Avni Doshi nunca imaginou o sucesso que seu livro faria: de um ano para cá, "Açúcar Queimado" foi finalista do prestigioso Booker Prize, figurou nas listas de melhores livros do Guardian e da Economist, teve os direitos vendidos para publicação em mais de 20 idiomas e para uma adaptação cinematográfica. Na verdade, ela nem achava que conseguiria terminá-lo. Muito menos publicá-lo.
Foram sete anos até que a voz de Antara, sua narradora, aparecesse de vez, e a autora, filha de imigrantes indianos nascida nos Estados Unidos, em 1982, e que vive hoje em Dubai, pudesse levar adiante essa história sobre memória e sobre a relação entre uma filha e sua mãe. Uma relação complicada, como se lê no primeiro parágrafo: "Estaria mentindo se dissesse que o sofrimento da minha mãe nunca me deu prazer".
E no segundo: "Sofri em suas mãos quando criança, e qualquer dor que ela viesse a sentir depois disso me parecia uma espécie de redenção - o universo encontrando seu equilíbrio, onde a ordem racional de causa e efeito se alinhava".
Mas a mãe está começando a se esquecer das coisas e a protagonista sabe que nunca mais conseguirá resolver o que quer que precise ser resolvido para ela se libertar desse peso e do rancor que sente. A mãe está se esquecendo e precisa da filha.
"Açúcar Queimado", romance situado em Pune, na Índia, acaba de ser lançado pela Dublinense. "O livro surgiu de uma imagem - o rosto de uma mulher dividido em dois, que mais tarde se tornaria duas pessoas distintas. Logo percebi que eram mãe e filha. A ideia de reflexos e distorções estava lá desde o início", conta Avni ao Estadão.

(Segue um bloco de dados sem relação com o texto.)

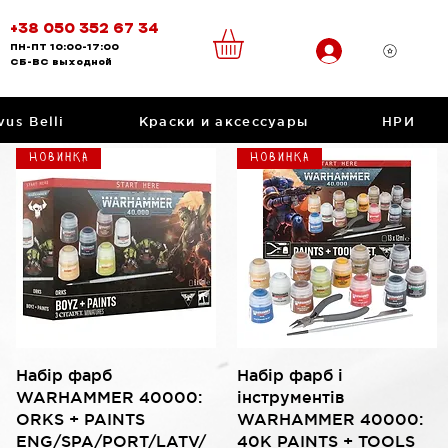
+38 050 352 67 34
ПН-ПТ
10:00-17:00
CБ-ВС
выходной
vus Belli
Краски и аксессуары
НРИ
Новинка
Новинка
Быстрый просмотр
Быстрый просмотр
Набір фарб
Набір фарб і
WARHAMMER 40000:
інструментів
ORKS + PAINTS
WARHAMMER 40000:
ENG/SPA/PORT/LATV/
40K PAINTS + TOOLS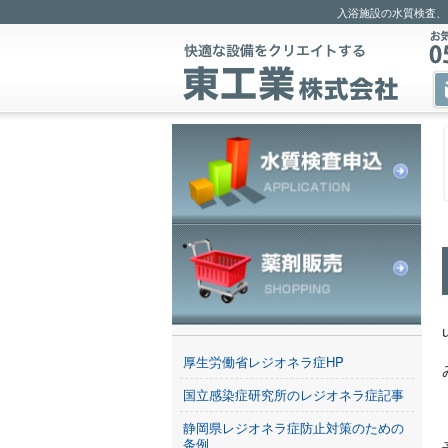
入浴施設の水質検査、
厚生労働省レジオネラ症HP
国立感染症研究所のレジオネラ症記事
静岡県レジオネラ症防止対策のための
条例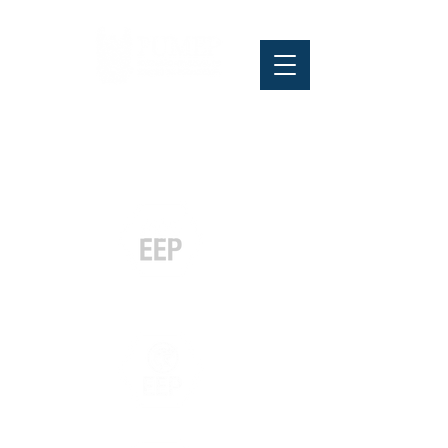
Pós-graduação
Especialização
e MBA
Graduação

Antara é uma jovem artista que se vê às voltas com essa mãe, Tara, que nunca se encaixou, que abandonou marido e, com a menina, foi parar numa comunidade mística. Lá, virou amante do guru, deixando a filha pequena em segundo plano, vagando desamparada. Depois piora. Quando Tara é rejeitada, ela deixa o local e vai viver com Antara na rua. A família intervém e as duas encontram uma forma de seguir adiante, de sobreviver. A menina cresce com alguns distúrbios, a mulher encontra um novo amor. Há uma nova rejeição. Quando esta história começa, a mulher vive sozinha e a narradora tem um companheiro. As duas, porém, dividem uma mesma dor.
Seguimos Antara em sua tentativa de dar conta da situação - as idas ao médico, suas pesquisas, a busca de uma convivência pacífica até que o Alzheimer apague toda a memória de sua mãe. Acompanhamos a história que ela escolhe contar, suas próprias lembranças, e ela também está confusa. É perigoso conhecer apenas um dos lados?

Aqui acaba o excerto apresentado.